Wednesday, January 7, 2009

Brown To Steal UKIP Policy?

Well, obviously not explicitly. But it is the same policy nonetheless, and good ideas remain good ideas no matter who says them...

Gordon Brown is considering raising the tax-free allowance to £10,000 as part of measures to help families struggling with the credit crunch,...

Even though many lower income households face savage tax credit withdrawal rates, pushing effective marginal tax rates up towards 70% and more, this move would shave 20% off for starters.

Somebody earning £10,000 or over would stand to gain £800, a major boost in hard times.
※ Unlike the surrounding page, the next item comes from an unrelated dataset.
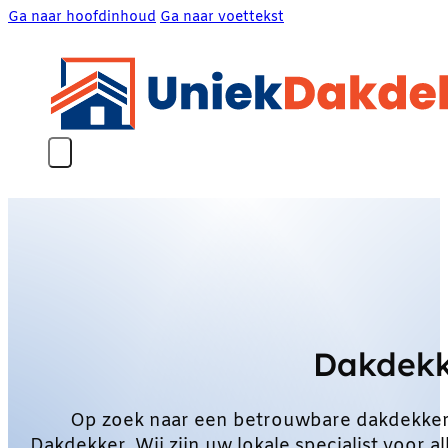
Ga naar hoofdinhoud
Ga naar voettekst
Dakdekk
Op zoek naar een betrouwbare dakdekker
Dakdekker. Wij zijn uw lokale specialist voo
Those gaining the most would be those on the lowest incomes, helping make work pay.

Upping the limit would also benefit those earning more, because they too would only start paying basic rate tax at £10,000, [Labour MP John McFall] added.

I would prefer to see the higher rate threshold reduced and/or the basic rate raised a little, if it would allow for a higher allowance and/or lower tax credit withdrawal rates.

Reversing the 2p basic rate cut to pay for a higher personal allowance would not only be a good move politically, perhaps repairing some of the damage wrought by Brown's 10p rate fiasco, but also be a fantastic boon to low earners.

Having already shot his fiscal rules to pieces, and the economy in such turmoil, Brown has an opportunity to radically re-shape the tax system in Britain, simplifying it and lifting millions out of the tax net.

Unfortunately, I am assuming this will all be paid for by extra borrowing rather than deep cuts in government spending, but if the choice is spending it on a tax cut for the low paid, or on some ill-conceived Keynesian infrastructure project, I vote for the tax cut.